OPS tells us much more than BA, but it still requires context

Marquee Sports Network uses on base percentage plus slugging, not the traditional batting average, when it displays the opening lineups.

SHARE OPS tells us much more than BA, but it still requires context
Proving that OPS needs context, Cubs outfielder Ian Happ’s 1.062 OPS ranks fourth in the majors, but his .301 BA ranks 31st.

Proving that OPS needs context, Cubs outfielder Ian Happ’s 1.062 OPS ranks fourth in the majors, but his .301 BA ranks 31st.

Jonathan Daniel/Getty Images

When Cubs games air on Marquee Sports Network, opening lineups are displayed with a statistic next to each name: OPS.

We see at a glance that Ian Happ (1.062) ranks with the best, while Javy Baez (.588) and Kris Bryant (.576) do not.

On-base percentage plus slugging percentage is not a perfect stat, but it tells us a lot more than batting average in that OPS accounts for ways of getting on base in addition to hits and hits for extra bases.

Still, fans need context. Those who have an image of a .300 hitter as a star, .280 as pretty good, .250 as average and .220 as dreadful don’t always have as clear an image of what OPS levels mean.

Through Sunday’s games, MLB averages were a .246 BA and .745 OPS. Ten qualifying hitters had BAs of .320 or better. The 10th-highest OPS was 1.010. Going 32 batters deep took you to a .300 BA and .901 OPS, so a .900 OPS ranks roughly as high as a .300 BA.

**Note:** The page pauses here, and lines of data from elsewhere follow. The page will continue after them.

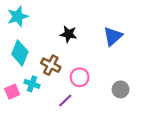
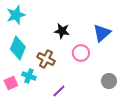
pink circle: (80, 77) -> (81, 53), moved

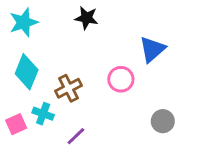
black star: (62, 31) -> (86, 18), moved
brown cross: (46, 59) -> (68, 88), turned 36
purple line: (59, 91) -> (76, 136), moved

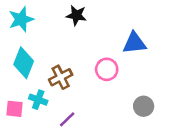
blue triangle: (152, 49) -> (134, 43), turned 35
pink square: (16, 124) -> (14, 109), turned 30

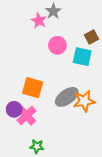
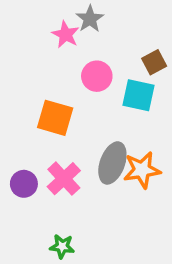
orange square: (33, 88) -> (55, 118), moved
gray ellipse: (67, 97) -> (112, 163), turned -35
pink cross: (26, 115) -> (64, 179), moved

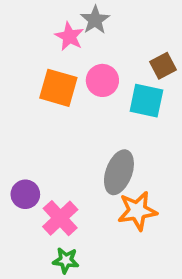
orange square: (55, 118) -> (58, 88), moved
orange star: (142, 170) -> (137, 211), moved
pink cross: (64, 179) -> (60, 218), moved

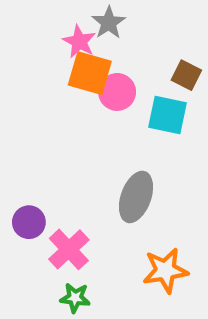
brown square: (163, 66) -> (186, 75), turned -35
orange square: (58, 88) -> (90, 73), moved
orange star: (137, 211) -> (165, 270), moved

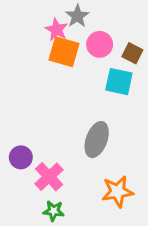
pink circle: (117, 92) -> (100, 44), moved

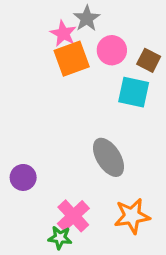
orange square: (64, 52) -> (72, 59), turned -36
gray ellipse: (97, 140) -> (108, 157), turned -52
pink cross: (49, 177) -> (73, 216), moved

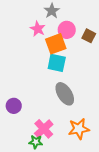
pink star: (63, 33) -> (38, 29), moved
orange square: (72, 59) -> (56, 44), moved
cyan square: (134, 92) -> (57, 63), moved

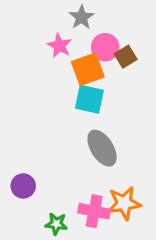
brown square: (89, 36) -> (126, 57), moved, turned 32
purple circle: (14, 106) -> (23, 186), moved
pink cross: (44, 129) -> (94, 211), moved, turned -36

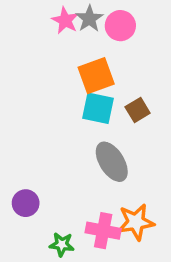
pink star: (59, 46) -> (65, 20), moved
pink circle: (105, 47) -> (120, 26), moved
brown square: (126, 57) -> (138, 110), moved

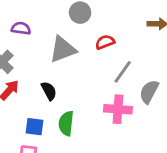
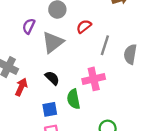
purple semicircle: (21, 28) -> (29, 26), moved, turned -56
pink cross: (118, 109) -> (94, 79), moved

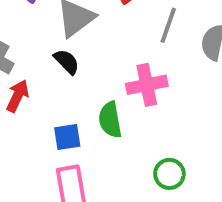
black semicircle: (52, 78) -> (67, 62), moved

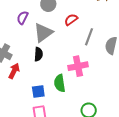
black semicircle: (67, 62) -> (38, 54), turned 48

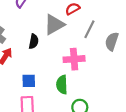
gray triangle: (43, 33) -> (54, 25), moved
green semicircle: (60, 83) -> (62, 85), moved

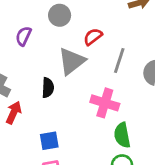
pink cross: (74, 59) -> (105, 103), turned 30
green semicircle: (62, 85) -> (122, 135), moved

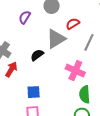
black semicircle: (48, 88) -> (37, 55), turned -136

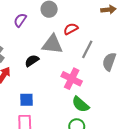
gray triangle: (56, 39) -> (52, 44), turned 35
green semicircle: (85, 94) -> (80, 104), turned -48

For an easy rule of thumb, divide OPS by three and you get a BA that ranks about as high. A .750 OPS ranks in the middle, just as a .250 BA does.

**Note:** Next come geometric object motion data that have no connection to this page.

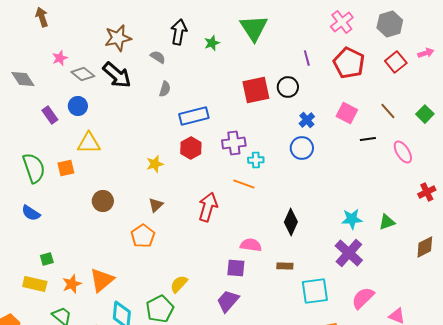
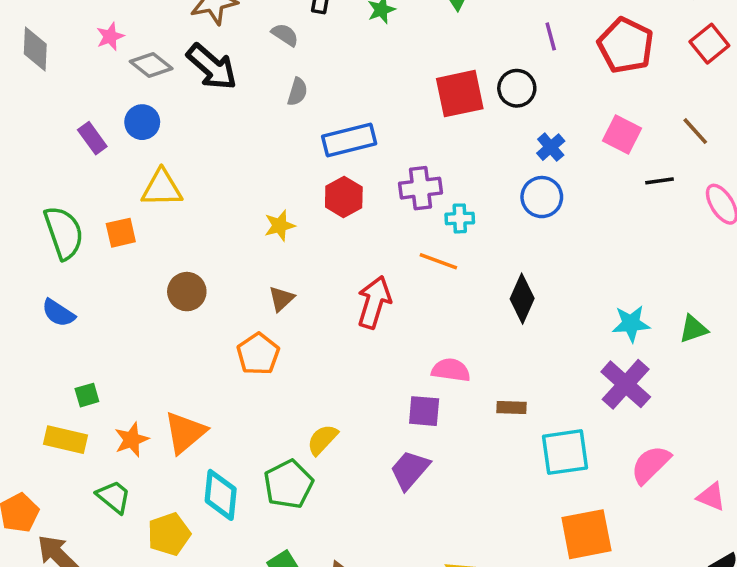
gray diamond: (23, 79) -> (35, 49), moved, turned 35
black diamond: (291, 222) -> (522, 299), moved

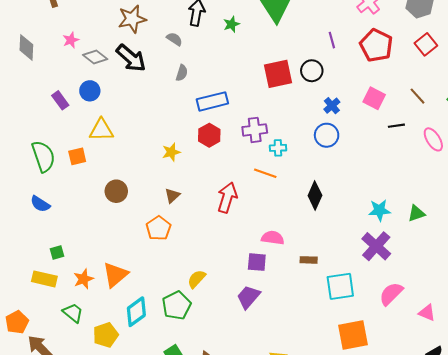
cyan diamond: (221, 495) -> (136, 312), turned 48

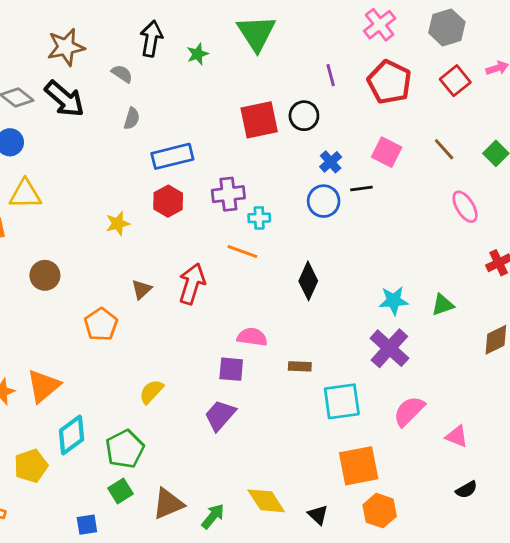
black line: (396, 126) -> (361, 189), moved
brown triangle: (172, 195) -> (142, 289), moved
green pentagon: (177, 305) -> (125, 449), moved

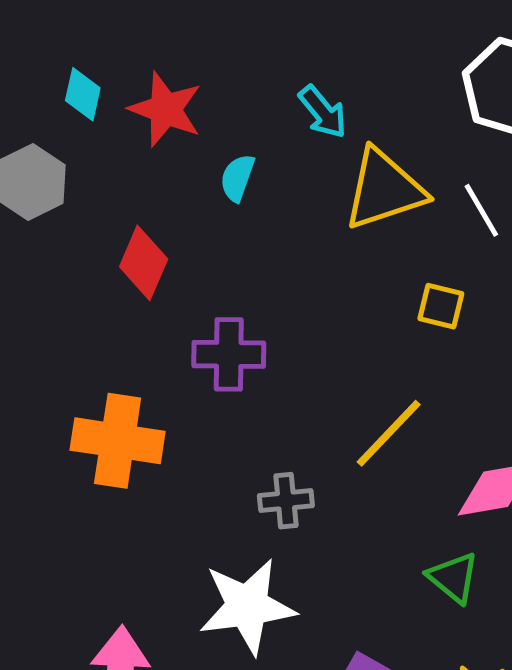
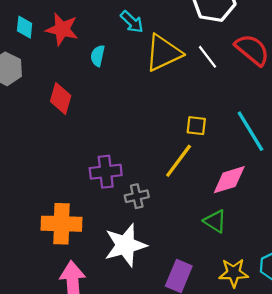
yellow square: (441, 306) -> (196, 126), moved
purple cross: (229, 354) -> (106, 172), moved
orange cross: (118, 441) -> (62, 224), moved

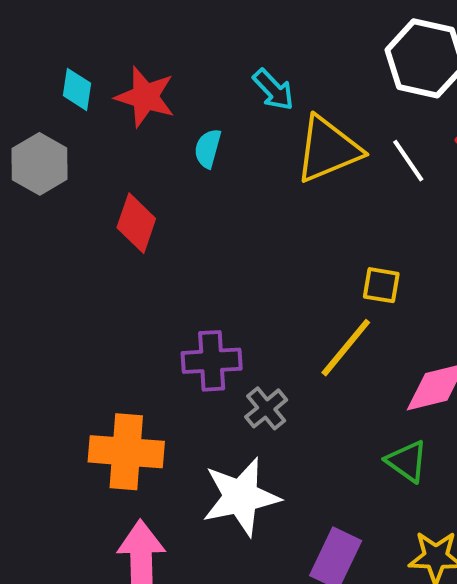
gray cross: (137, 196) -> (266, 408), turned -30

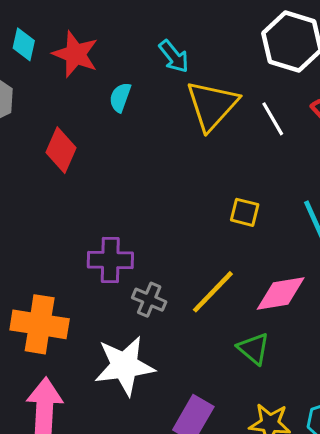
yellow triangle: (328, 149) -> (212, 105), turned -30
yellow line: (346, 348) -> (213, 292), moved
gray cross: (266, 408) -> (149, 300), turned -32

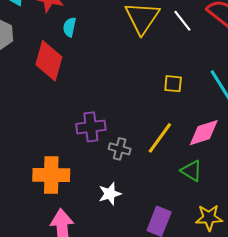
cyan semicircle: (120, 97) -> (69, 27), moved
red diamond: (61, 150) -> (49, 61), size x1.4
white star: (125, 366) -> (110, 194), size x0.6

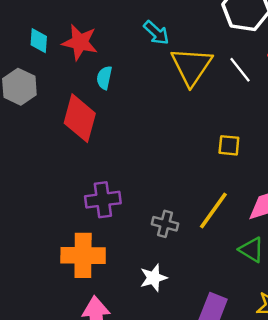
purple cross: (91, 127) -> (103, 200), moved

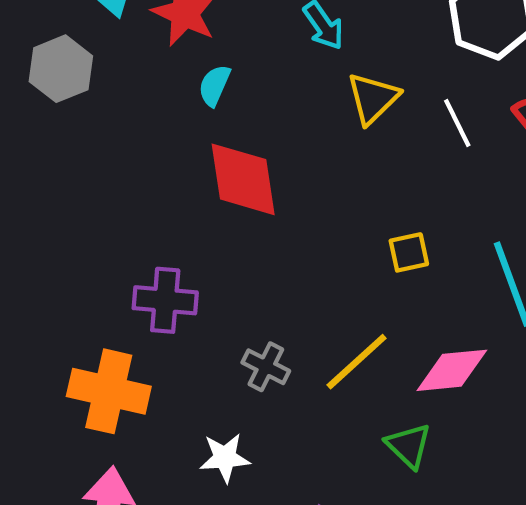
yellow triangle: (191, 66) -> (373, 98), size x0.7
red diamond: (80, 118) -> (243, 179), moved, turned -36
yellow square: (229, 145) -> (409, 252), turned -30

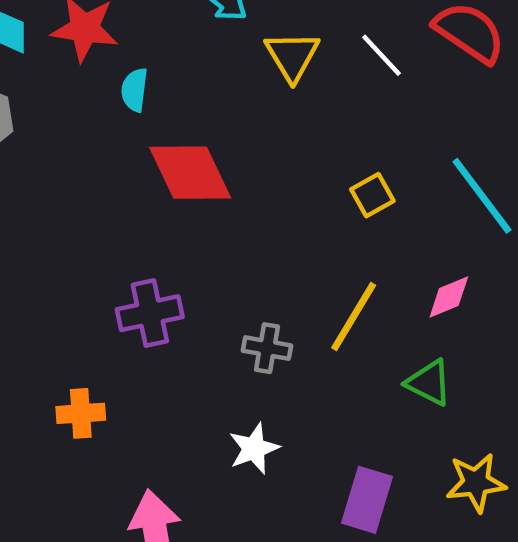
pink diamond: (452, 370) -> (449, 297), size x0.7
orange cross: (109, 391) -> (81, 413), moved, size x0.6

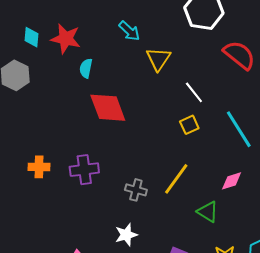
white line: (381, 55) -> (194, 92), moved
pink diamond: (449, 297) -> (232, 181), moved
orange cross: (81, 413) -> (39, 167), moved

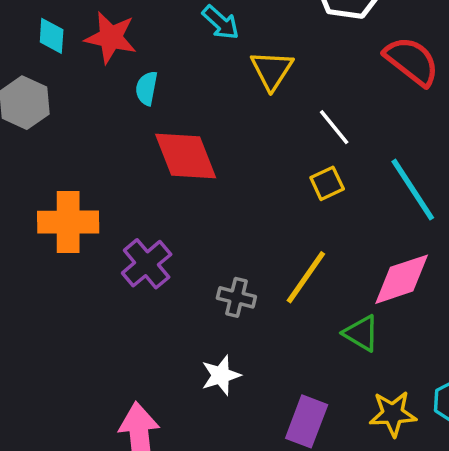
orange cross: (39, 167) -> (68, 222), moved, size x1.6
purple cross: (84, 170) -> (147, 264), turned -32
pink diamond: (232, 181) -> (402, 279), size x1.6

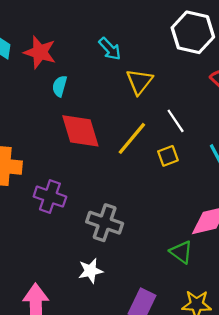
purple cross: (147, 264) -> (50, 197), turned -36
yellow line: (306, 277) -> (132, 138), moved
gray cross: (236, 297) -> (105, 223), size x1.5

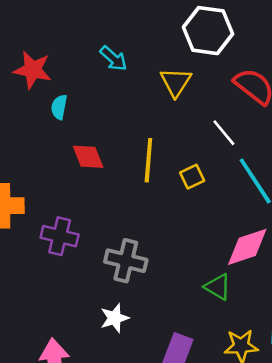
yellow triangle: (139, 82) -> (176, 82), moved
white line: (176, 121) -> (224, 133), moved
red diamond: (80, 131) -> (88, 157), size x0.7
yellow line: (132, 138) -> (148, 160), turned -30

Hitters at equivalent BA and OPS levels won’t always be the same players. OPS includes an ability to get on base through walks and hit by pitch, and it includes an ability to move runners around the bases through extra-base hits.

Players who draw walks and hit for power climb the OPS scale. The Cubs’ Anthony Rizzo (.223) and Kyle Schwarber (.221) are in the dreadful BA area but draw enough walks and hit for enough extra bases that their .801 OPSes put them above MLB average.

Happ’s 1.062 OPS ranks fourth in MLB, an advance over the 31st position of his .301 BA.

Those without walks or power slide down the OPS scale. The Orioles’ Hanser Alberto is 11th in MLB with a .318 BA but has a more pedestrian .779 OPS that ranks 85th.

OPS correlates to runs much better than BA does, but there are flaws. It counts singles twice and walks once since singles are included in both OBP and SLG, but walks only in OBP. Singles are more valuable than walks in that they advance more runners, but they’re not twice as valuable.

Derived stats at Fangraphs.com such as weighted runs created plus and weighted on-base average address that problem by assigning weights to offensive events. They also adjust for ballpark and opposition.

Weights are adjusted annually as conditions change, but as a starting point, wOBA multiplies unintentional walks by 0.69, singles by 0.89, doubles by 1.27, triples by 1.62 and home runs by 2.10. Under state-of-the-art metrics, singles are about 1.3 times as valuable as walks, not 2 times as OPS treats them.

OPS can’t tell us everything wOBA and wRC+ do, but it’s an easier calculation. And despite flaws, it tells fans a lot more than batting average does, given the proper context.